For those of us who celebrate Easter, the entire Lenten season is now boiled down into this Holy Week that began with Palm Sunday and will continue this week until Easter Sunday.
There are many wonderful ways to celebrate Holy Week as a family, in addition to attending your local place of worship. Here are a few of our favorite family traditions:
- Create an Easter Garden with small figurines. Small children usually love this.
- Dye eggs with natural dyes, which is enjoyable for all ages. Eggs were a symbol of creation, spring, and fertility long before Christianity. The Persians exchanged eggs at the new year; the Romans gave red painted eggs as a gift at new year. Christianity adopted eggs as a symbol of the resurrection, and there are many wonderful stories about the resurrection and red eggs. If you know any Orthodox Christians, ask if they have an icon of Mary Magdalene that they would be willing to show you -some icons have her depicted holding a red egg, so you can find out the story behind that!

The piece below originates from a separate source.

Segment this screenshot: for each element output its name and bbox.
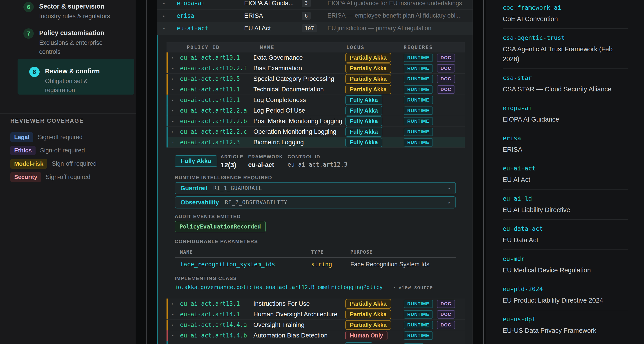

- In the Anglican tradition (of which my family is a part of), we keep vigil and pray during the time from the Last Supper to the time of the Crucifixion on Good Friday. If you can find an Episcopalian parish in your area, prayer vigils are often held all night there after Maundy Thursday Mass and times are rotated amongst members of the parish all night long.
- On Good Friday, you can bury a cross in a white shroud and uncover it on Easter. In our religious tradition, we decorate the cross on Easter with a multitude of beautiful fresh flowers. This flowering cross on Easter Sunday is especially beautiful, and would be doable to do at home as well as in a community of worship.
- Spend time in nature and silence on Holy Saturday, the day before Easter.
- Create an Easter Candle, and bring home fire from the Paschal Candle at church to light your family Easter Candle.
- Bake Easter Bread to be eaten on Easter Sunday.
- You can make hot cross buns in order to break the fast on Good Friday (after sundown). This tradition may have started with a 12th century monk in England who distributed buns to the needy on Good Friday, and it continues to be a tradition to this day.
I would love to hear your Holy Week traditions!